Be sure that when someone plows land in Farmville or clears jelly off the board in Candy Crush–over and over again, because they can’t stop playing–there is the sound of joyous ka-chinging in the Farmville and Candy Crush boardrooms.

So is there a secret to triggering habits in people so that they’ll engage and keep engaging with whatever it is you create? Pete Trainor, Associate Director UX at SapientNitro, believes that there is. And in his recent fascinating SXSW Interactive talk, “The Neuroscience of Success,” Trainor shared some of the principles that he has distilled over the years from psychology, behavioral, and experimental economics and observations of the human animal: himself.

WHY WE FORM HABITS

Trainor explains that when we humans experience feel-good sensations, the central cerebral cortex releases dopamine into the meso-limbic pathway that connects to a deep brain area called the nucleus accumbens.

The brain’s limbic section is where we experience feel-good and feel-bad emotions.
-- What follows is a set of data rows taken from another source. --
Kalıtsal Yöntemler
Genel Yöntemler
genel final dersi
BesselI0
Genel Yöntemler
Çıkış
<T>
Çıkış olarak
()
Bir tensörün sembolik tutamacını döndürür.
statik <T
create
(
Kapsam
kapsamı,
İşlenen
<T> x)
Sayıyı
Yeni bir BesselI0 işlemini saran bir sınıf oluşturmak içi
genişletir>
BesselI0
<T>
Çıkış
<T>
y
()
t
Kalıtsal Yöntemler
Each action that we take that triggers a feel-good hit (reward) makes us want to do it again, and again, and again.

It’s cause and effect based on the simple neurological equation: If a behavior leads to good feeling, then repeat.
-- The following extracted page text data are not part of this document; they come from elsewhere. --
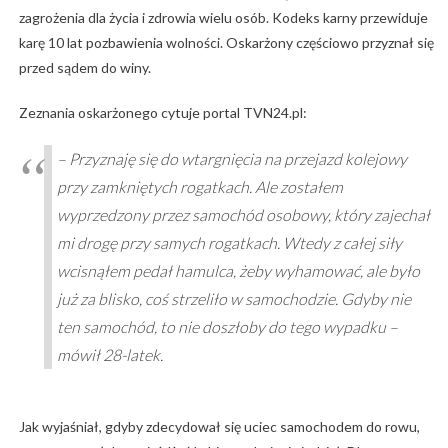
zagrożenia dla życia i zdrowia wielu osób. Kodeks karny przewiduje
karę 10 lat pozbawienia wolności. Oskarżony częściowo przyznał się
przed sądem do winy.
Zeznania oskarżonego cytuje portal TVN24.pl:
– Przyznaję się do wtargnięcia na przejazd kolejowy
przy zamkniętych rogatkach. Ale zostałem
wyprzedzony przez samochód osobowy, który zajechał
mi drogę przy samych rogatkach. Wtedy z całej siły
wcisnąłem pedał hamulca, żeby wyhamować, ale było
już za blisko, coś strzeliło w samochodzie. Gdyby nie
ten samochód, to nie doszłoby do tego wypadku –
mówił 28-latek.
Jak wyjaśniał, gdyby zdecydował się uciec samochodem do rowu,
When you introduce a product, app, game, tool, or service, Trainor encourages you to take direct aim at the limbic section of your customers’ brains. You want your product associated with that feel-good dopamine reward.

Trainor suggests three hacks to get the dopamine flowing inside the brains of would-be users.

1. Encourage Mastery

Incentives are fine, but when you build an experience in which people can take actions that have effects and get better at that task, you’ve got what Trainor calls a dopamine bomb, “something positive, BOOM, good feelings.”

As we achieve mastery, the brain responds as it does with food or sex or social interaction. You feel good about reaching your goal and will be rewarded with what Trainor calls the greatest form of happiness available to human beings: satisfaction.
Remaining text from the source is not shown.